ASSIGNED TASK: An identical copy of every entry below is the required output.

DATA FOR PROCESSING:

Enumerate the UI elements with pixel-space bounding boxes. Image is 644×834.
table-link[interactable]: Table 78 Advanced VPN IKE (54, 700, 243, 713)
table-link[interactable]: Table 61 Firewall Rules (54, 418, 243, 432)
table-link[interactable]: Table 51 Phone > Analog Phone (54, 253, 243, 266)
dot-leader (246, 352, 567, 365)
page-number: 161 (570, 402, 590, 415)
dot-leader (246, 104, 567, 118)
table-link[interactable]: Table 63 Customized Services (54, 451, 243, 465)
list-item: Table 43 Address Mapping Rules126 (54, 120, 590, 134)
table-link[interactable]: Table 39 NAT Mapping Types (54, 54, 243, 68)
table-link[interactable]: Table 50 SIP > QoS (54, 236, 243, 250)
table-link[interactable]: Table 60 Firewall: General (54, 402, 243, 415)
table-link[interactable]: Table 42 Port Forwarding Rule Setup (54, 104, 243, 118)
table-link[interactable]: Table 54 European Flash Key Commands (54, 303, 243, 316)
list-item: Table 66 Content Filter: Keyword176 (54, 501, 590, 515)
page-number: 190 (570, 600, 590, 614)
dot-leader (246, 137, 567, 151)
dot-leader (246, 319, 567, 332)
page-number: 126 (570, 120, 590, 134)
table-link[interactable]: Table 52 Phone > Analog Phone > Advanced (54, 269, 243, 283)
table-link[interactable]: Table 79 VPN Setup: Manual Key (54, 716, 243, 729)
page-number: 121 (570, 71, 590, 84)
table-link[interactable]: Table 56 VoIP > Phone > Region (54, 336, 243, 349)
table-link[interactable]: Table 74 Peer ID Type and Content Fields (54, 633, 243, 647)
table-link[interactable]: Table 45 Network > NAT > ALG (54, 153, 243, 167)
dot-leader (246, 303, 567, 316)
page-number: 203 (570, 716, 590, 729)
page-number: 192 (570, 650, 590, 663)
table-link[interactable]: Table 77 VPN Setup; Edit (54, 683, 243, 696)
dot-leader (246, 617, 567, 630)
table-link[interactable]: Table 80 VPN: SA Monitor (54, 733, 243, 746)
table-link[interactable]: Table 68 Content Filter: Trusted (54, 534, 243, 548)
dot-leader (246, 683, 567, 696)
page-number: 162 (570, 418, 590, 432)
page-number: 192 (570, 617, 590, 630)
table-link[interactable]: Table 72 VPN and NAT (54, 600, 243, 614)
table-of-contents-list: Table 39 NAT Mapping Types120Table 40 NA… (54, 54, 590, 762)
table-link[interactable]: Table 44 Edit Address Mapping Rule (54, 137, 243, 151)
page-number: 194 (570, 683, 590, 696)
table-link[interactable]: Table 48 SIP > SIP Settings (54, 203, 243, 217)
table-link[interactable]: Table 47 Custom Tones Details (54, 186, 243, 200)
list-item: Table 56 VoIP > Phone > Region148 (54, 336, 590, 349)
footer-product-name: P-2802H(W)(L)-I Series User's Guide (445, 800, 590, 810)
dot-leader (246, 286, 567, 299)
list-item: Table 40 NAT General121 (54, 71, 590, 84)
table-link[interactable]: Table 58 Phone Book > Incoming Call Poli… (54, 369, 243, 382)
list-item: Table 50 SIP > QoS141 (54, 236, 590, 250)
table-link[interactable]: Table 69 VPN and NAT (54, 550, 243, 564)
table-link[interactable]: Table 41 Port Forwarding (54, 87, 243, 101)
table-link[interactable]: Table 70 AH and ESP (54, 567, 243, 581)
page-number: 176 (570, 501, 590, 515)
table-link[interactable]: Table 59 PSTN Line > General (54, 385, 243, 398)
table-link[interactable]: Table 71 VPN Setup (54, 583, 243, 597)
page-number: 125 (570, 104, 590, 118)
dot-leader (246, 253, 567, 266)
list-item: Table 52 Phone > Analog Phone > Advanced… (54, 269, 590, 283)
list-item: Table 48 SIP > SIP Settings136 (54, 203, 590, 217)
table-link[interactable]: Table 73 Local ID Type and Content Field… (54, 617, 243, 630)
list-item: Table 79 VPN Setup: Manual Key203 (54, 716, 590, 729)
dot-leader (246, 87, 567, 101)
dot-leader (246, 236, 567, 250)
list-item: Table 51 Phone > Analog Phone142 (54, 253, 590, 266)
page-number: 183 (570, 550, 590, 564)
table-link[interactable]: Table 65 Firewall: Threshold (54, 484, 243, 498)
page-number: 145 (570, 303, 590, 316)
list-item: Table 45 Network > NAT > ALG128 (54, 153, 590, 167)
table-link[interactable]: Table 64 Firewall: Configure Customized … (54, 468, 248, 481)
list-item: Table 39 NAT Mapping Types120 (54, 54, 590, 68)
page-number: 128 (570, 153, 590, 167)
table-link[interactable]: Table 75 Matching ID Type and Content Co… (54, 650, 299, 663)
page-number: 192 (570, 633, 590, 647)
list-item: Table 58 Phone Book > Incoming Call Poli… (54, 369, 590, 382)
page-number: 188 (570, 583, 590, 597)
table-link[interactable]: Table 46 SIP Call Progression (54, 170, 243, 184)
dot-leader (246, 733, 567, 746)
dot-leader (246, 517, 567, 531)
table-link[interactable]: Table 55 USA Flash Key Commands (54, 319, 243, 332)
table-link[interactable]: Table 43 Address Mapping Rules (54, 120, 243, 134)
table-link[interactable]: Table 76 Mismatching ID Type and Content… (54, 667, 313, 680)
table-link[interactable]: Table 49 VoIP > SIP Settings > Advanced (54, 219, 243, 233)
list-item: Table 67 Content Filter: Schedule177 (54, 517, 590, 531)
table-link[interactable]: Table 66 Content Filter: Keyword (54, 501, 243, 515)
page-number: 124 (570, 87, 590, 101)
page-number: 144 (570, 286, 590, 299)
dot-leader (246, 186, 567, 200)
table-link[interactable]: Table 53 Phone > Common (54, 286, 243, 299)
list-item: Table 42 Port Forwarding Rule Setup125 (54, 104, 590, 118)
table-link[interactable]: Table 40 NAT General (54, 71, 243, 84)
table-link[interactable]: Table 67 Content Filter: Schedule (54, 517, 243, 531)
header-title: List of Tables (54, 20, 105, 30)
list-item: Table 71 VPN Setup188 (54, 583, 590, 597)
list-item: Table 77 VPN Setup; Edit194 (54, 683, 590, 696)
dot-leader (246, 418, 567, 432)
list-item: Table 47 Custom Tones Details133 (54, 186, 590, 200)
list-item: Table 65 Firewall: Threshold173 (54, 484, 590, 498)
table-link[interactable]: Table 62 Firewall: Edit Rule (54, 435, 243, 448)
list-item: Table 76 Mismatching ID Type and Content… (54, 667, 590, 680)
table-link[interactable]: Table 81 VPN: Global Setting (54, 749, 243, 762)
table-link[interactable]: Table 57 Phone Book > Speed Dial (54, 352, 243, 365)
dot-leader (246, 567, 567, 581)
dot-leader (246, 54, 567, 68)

EXERCISE OUTPUT:
Enumerate the UI elements with pixel-space bounding boxes. Image is 644×834.
table-link[interactable]: Table 78 Advanced VPN IKE (54, 700, 243, 713)
table-link[interactable]: Table 61 Firewall Rules (54, 418, 243, 432)
table-link[interactable]: Table 51 Phone > Analog Phone (54, 253, 243, 266)
dot-leader (246, 352, 567, 365)
page-number: 161 (570, 402, 590, 415)
dot-leader (246, 104, 567, 118)
table-link[interactable]: Table 63 Customized Services (54, 451, 243, 465)
list-item: Table 43 Address Mapping Rules126 (54, 120, 590, 134)
table-link[interactable]: Table 39 NAT Mapping Types (54, 54, 243, 68)
table-link[interactable]: Table 50 SIP > QoS (54, 236, 243, 250)
table-link[interactable]: Table 60 Firewall: General (54, 402, 243, 415)
table-link[interactable]: Table 42 Port Forwarding Rule Setup (54, 104, 243, 118)
table-link[interactable]: Table 54 European Flash Key Commands (54, 303, 243, 316)
list-item: Table 66 Content Filter: Keyword176 (54, 501, 590, 515)
page-number: 190 (570, 600, 590, 614)
dot-leader (246, 137, 567, 151)
dot-leader (246, 319, 567, 332)
page-number: 126 (570, 120, 590, 134)
table-link[interactable]: Table 52 Phone > Analog Phone > Advanced (54, 269, 243, 283)
table-link[interactable]: Table 79 VPN Setup: Manual Key (54, 716, 243, 729)
page-number: 121 (570, 71, 590, 84)
table-link[interactable]: Table 56 VoIP > Phone > Region (54, 336, 243, 349)
table-link[interactable]: Table 74 Peer ID Type and Content Fields (54, 633, 243, 647)
table-link[interactable]: Table 45 Network > NAT > ALG (54, 153, 243, 167)
dot-leader (246, 303, 567, 316)
page-number: 203 (570, 716, 590, 729)
page-number: 192 (570, 650, 590, 663)
table-link[interactable]: Table 77 VPN Setup; Edit (54, 683, 243, 696)
dot-leader (246, 617, 567, 630)
table-link[interactable]: Table 80 VPN: SA Monitor (54, 733, 243, 746)
table-link[interactable]: Table 68 Content Filter: Trusted (54, 534, 243, 548)
dot-leader (246, 683, 567, 696)
page-number: 162 (570, 418, 590, 432)
page-number: 192 (570, 617, 590, 630)
table-link[interactable]: Table 72 VPN and NAT (54, 600, 243, 614)
table-of-contents-list: Table 39 NAT Mapping Types120Table 40 NA… (54, 54, 590, 762)
table-link[interactable]: Table 44 Edit Address Mapping Rule (54, 137, 243, 151)
page-number: 194 (570, 683, 590, 696)
table-link[interactable]: Table 48 SIP > SIP Settings (54, 203, 243, 217)
table-link[interactable]: Table 47 Custom Tones Details (54, 186, 243, 200)
list-item: Table 56 VoIP > Phone > Region148 (54, 336, 590, 349)
footer-product-name: P-2802H(W)(L)-I Series User's Guide (445, 800, 590, 810)
dot-leader (246, 286, 567, 299)
list-item: Table 40 NAT General121 (54, 71, 590, 84)
table-link[interactable]: Table 58 Phone Book > Incoming Call Poli… (54, 369, 243, 382)
list-item: Table 50 SIP > QoS141 (54, 236, 590, 250)
table-link[interactable]: Table 69 VPN and NAT (54, 550, 243, 564)
table-link[interactable]: Table 41 Port Forwarding (54, 87, 243, 101)
table-link[interactable]: Table 70 AH and ESP (54, 567, 243, 581)
page-number: 176 (570, 501, 590, 515)
table-link[interactable]: Table 59 PSTN Line > General (54, 385, 243, 398)
table-link[interactable]: Table 71 VPN Setup (54, 583, 243, 597)
page-number: 125 (570, 104, 590, 118)
dot-leader (246, 253, 567, 266)
list-item: Table 52 Phone > Analog Phone > Advanced… (54, 269, 590, 283)
list-item: Table 48 SIP > SIP Settings136 (54, 203, 590, 217)
table-link[interactable]: Table 73 Local ID Type and Content Field… (54, 617, 243, 630)
list-item: Table 79 VPN Setup: Manual Key203 (54, 716, 590, 729)
dot-leader (246, 87, 567, 101)
dot-leader (246, 236, 567, 250)
list-item: Table 51 Phone > Analog Phone142 (54, 253, 590, 266)
page-number: 183 (570, 550, 590, 564)
table-link[interactable]: Table 65 Firewall: Threshold (54, 484, 243, 498)
page-number: 145 (570, 303, 590, 316)
list-item: Table 45 Network > NAT > ALG128 (54, 153, 590, 167)
table-link[interactable]: Table 64 Firewall: Configure Customized … (54, 468, 248, 481)
list-item: Table 39 NAT Mapping Types120 (54, 54, 590, 68)
page-number: 128 (570, 153, 590, 167)
table-link[interactable]: Table 75 Matching ID Type and Content Co… (54, 650, 299, 663)
page-number: 192 (570, 633, 590, 647)
list-item: Table 58 Phone Book > Incoming Call Poli… (54, 369, 590, 382)
page-number: 188 (570, 583, 590, 597)
table-link[interactable]: Table 46 SIP Call Progression (54, 170, 243, 184)
dot-leader (246, 733, 567, 746)
dot-leader (246, 517, 567, 531)
table-link[interactable]: Table 55 USA Flash Key Commands (54, 319, 243, 332)
table-link[interactable]: Table 43 Address Mapping Rules (54, 120, 243, 134)
table-link[interactable]: Table 76 Mismatching ID Type and Content… (54, 667, 313, 680)
table-link[interactable]: Table 49 VoIP > SIP Settings > Advanced (54, 219, 243, 233)
list-item: Table 67 Content Filter: Schedule177 (54, 517, 590, 531)
table-link[interactable]: Table 66 Content Filter: Keyword (54, 501, 243, 515)
page-number: 124 (570, 87, 590, 101)
page-number: 144 (570, 286, 590, 299)
dot-leader (246, 186, 567, 200)
table-link[interactable]: Table 53 Phone > Common (54, 286, 243, 299)
list-item: Table 42 Port Forwarding Rule Setup125 (54, 104, 590, 118)
table-link[interactable]: Table 40 NAT General (54, 71, 243, 84)
table-link[interactable]: Table 67 Content Filter: Schedule (54, 517, 243, 531)
header-title: List of Tables (54, 20, 105, 30)
list-item: Table 71 VPN Setup188 (54, 583, 590, 597)
list-item: Table 77 VPN Setup; Edit194 (54, 683, 590, 696)
dot-leader (246, 418, 567, 432)
list-item: Table 47 Custom Tones Details133 (54, 186, 590, 200)
list-item: Table 65 Firewall: Threshold173 (54, 484, 590, 498)
table-link[interactable]: Table 62 Firewall: Edit Rule (54, 435, 243, 448)
list-item: Table 76 Mismatching ID Type and Content… (54, 667, 590, 680)
table-link[interactable]: Table 81 VPN: Global Setting (54, 749, 243, 762)
table-link[interactable]: Table 57 Phone Book > Speed Dial (54, 352, 243, 365)
dot-leader (246, 567, 567, 581)
dot-leader (246, 54, 567, 68)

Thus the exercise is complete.